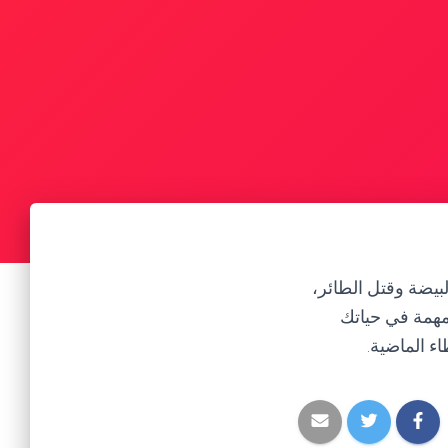
بيضة وقتل الطائر،
مهمة في حياتك
ء الماضية.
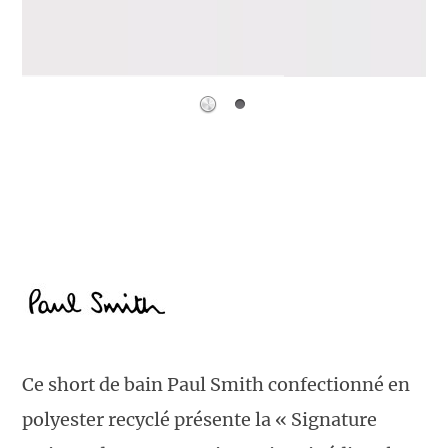
Ce short de bain Paul Smith confectionné en
polyester recyclé présente la « Signature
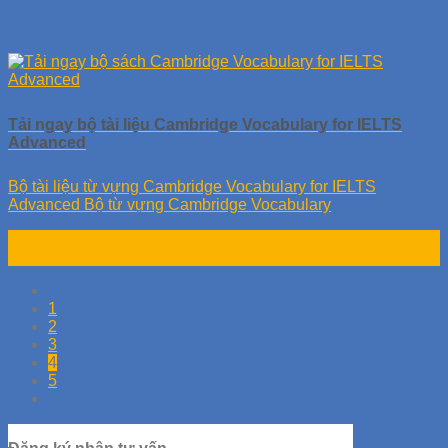
Tải ngay bộ tài liệu Cambridge Vocabulary for IELTS
Advanced
Bộ tài liệu từ vựng Cambridge Vocabulary for IELTS
Advanced Bộ từ vựng Cambridge Vocabulary
23
Th9
1
2
3
4
5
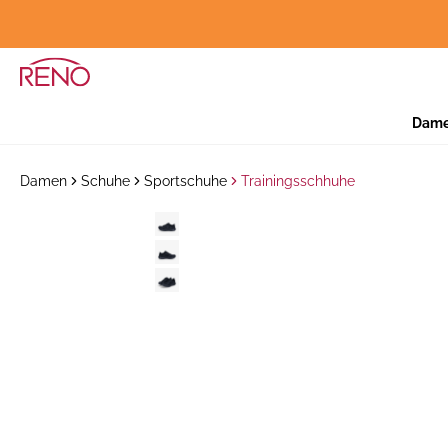
Dam
Damen
Schuhe
Sportschuhe
Trainingsschhuhe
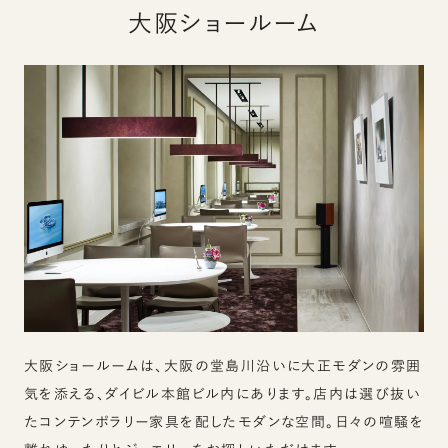
大阪ショールーム
大阪ショールームは、大阪の堂島川沿いに大正モダンの雰囲
気を添える、ダイビル本館ビル内にあります。店内は選び抜い
たコンテンポラリー家具を配したモダンな空間。日々の喧騒を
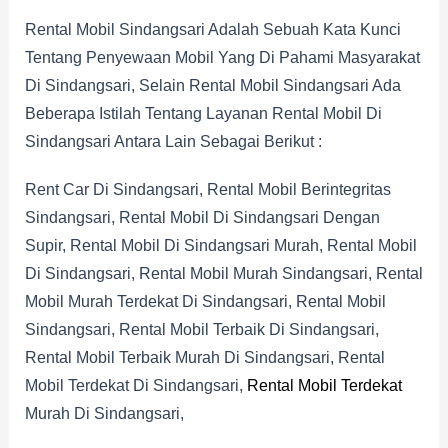
Rental Mobil Sindangsari Adalah Sebuah Kata Kunci
Tentang Penyewaan Mobil Yang Di Pahami Masyarakat
Di Sindangsari, Selain Rental Mobil Sindangsari Ada
Beberapa Istilah Tentang Layanan Rental Mobil Di
Sindangsari Antara Lain Sebagai Berikut :
Rent Car Di Sindangsari, Rental Mobil Berintegritas
Sindangsari, Rental Mobil Di Sindangsari Dengan
Supir, Rental Mobil Di Sindangsari Murah, Rental Mobil
Di Sindangsari, Rental Mobil Murah Sindangsari, Rental
Mobil Murah Terdekat Di Sindangsari, Rental Mobil
Sindangsari, Rental Mobil Terbaik Di Sindangsari,
Rental Mobil Terbaik Murah Di Sindangsari, Rental
Mobil Terdekat Di Sindangsari,
Rental Mobil Terdekat
Murah Di Sindangsari,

• Task statement
The records are above. How many lines in them contain the word "IELTS"? Give the number alone.

• Output
2